--- Materials provided ---
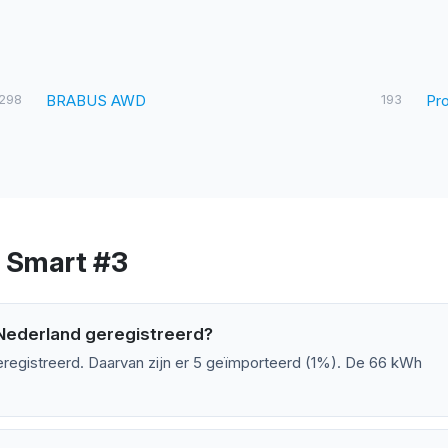
298
BRABUS AWD
193
Pr
r Smart #3
 Nederland geregistreerd?
eregistreerd. Daarvan zijn er 5 geïmporteerd (1%). De 66 kWh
---
Every entry above should be returned exactly, with no images included.

298
BRABUS AWD
193
Pr
r Smart #3
 Nederland geregistreerd?
eregistreerd. Daarvan zijn er 5 geïmporteerd (1%). De 66 kWh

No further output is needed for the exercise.